Já há um ano, o ministro dissera que a Força Aérea iria dispor dessa verba, atribuída pela concessionária do aeroporto, para relocalizar os aviões.

A construção do novo aeroporto complementar de Lisboa “vai afetar, direta ou indiretamente, sete das dez esquadras da Força Aérea”, explicou agora.

O impacto orçamental, acrescentou, será “na ordem dos 100 milhões de euros”, valor que “precisa de ser acomodado no âmbito da relação entre o Estado e a entidade que tem a gestão do aeroporto”, a Vinci.
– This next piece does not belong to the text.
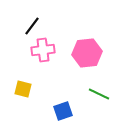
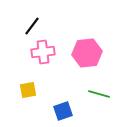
pink cross: moved 2 px down
yellow square: moved 5 px right, 1 px down; rotated 24 degrees counterclockwise
green line: rotated 10 degrees counterclockwise
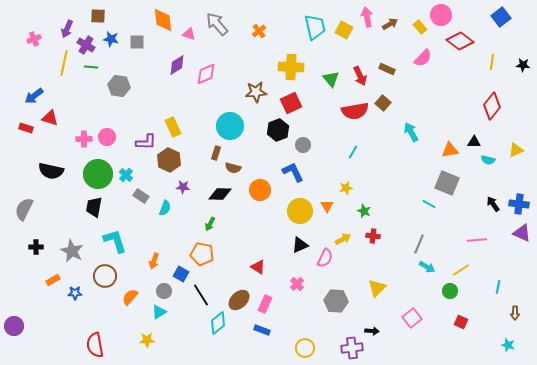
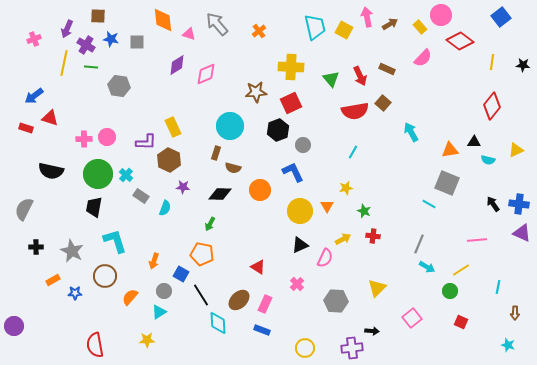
cyan diamond at (218, 323): rotated 55 degrees counterclockwise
A Agência Portuguesa do Ambiente (APA) confirmou na terça-feira a viabilidade ambiental do novo aeroporto no Montijo, projeto que recebeu uma decisão favorável condicionada em sede de DIA.

Esta decisão mantém cerca de 160 medidas de minimização e compensação a que a ANA — Aeroportos de Portugal “terá de dar cumprimento”, as quais ascendem a cerca de 48 milhões de euros, adianta a nota da APA.